• **WORK INSTRUCTIONS**:
Output all of the data exactly as it appears, but leave out any pictures it contains.

• **EXERCISE INPUTS**:
*****

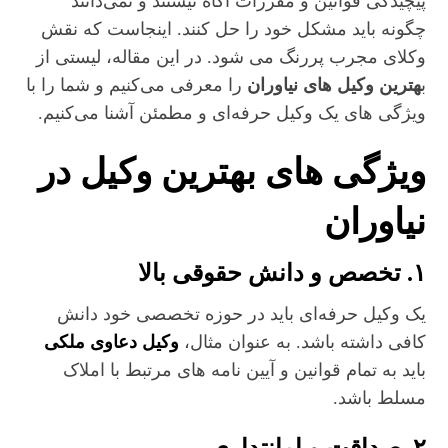
پیچیدگی قوانین و مقررات آگاه نیستند و نمی‌دانند
چگونه باید مشکل خود را حل کنند. اینجاست که نقش
وکلای مجرب پررنگ می‌ شود. در این مقاله، لیستی از
ب
هترین وکیل‌ های نیاوران
را معرفی می‌کنیم و شما را با
ویژگی‌ های یک وکیل حرفه‌ای و مطمئن آشنا می‌کنیم.
ویژگی‌ های بهترین وکیل در
نیاوران
۱. تخصص و دانش حقوقی بالا
یک وکیل حرفه‌ای باید در حوزه تخصصی خود دانش
کافی داشته باشد. به عنوان مثال،
وکیل دعاوی ملکی
باید به تمام قوانین و آیین‌ نامه‌ های مرتبط با املاک
مسلط باشد.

*****

• **SOLUTION**:
پیچیدگی قوانین و مقررات آگاه نیستند و نمی‌دانند
چگونه باید مشکل خود را حل کنند. اینجاست که نقش
وکلای مجرب پررنگ می‌ شود. در این مقاله، لیستی از
ب
هترین وکیل‌ های نیاوران
را معرفی می‌کنیم و شما را با
ویژگی‌ های یک وکیل حرفه‌ای و مطمئن آشنا می‌کنیم.
ویژگی‌ های بهترین وکیل در
نیاوران
۱. تخصص و دانش حقوقی بالا
یک وکیل حرفه‌ای باید در حوزه تخصصی خود دانش
کافی داشته باشد. به عنوان مثال،
وکیل دعاوی ملکی
باید به تمام قوانین و آیین‌ نامه‌ های مرتبط با املاک
مسلط باشد.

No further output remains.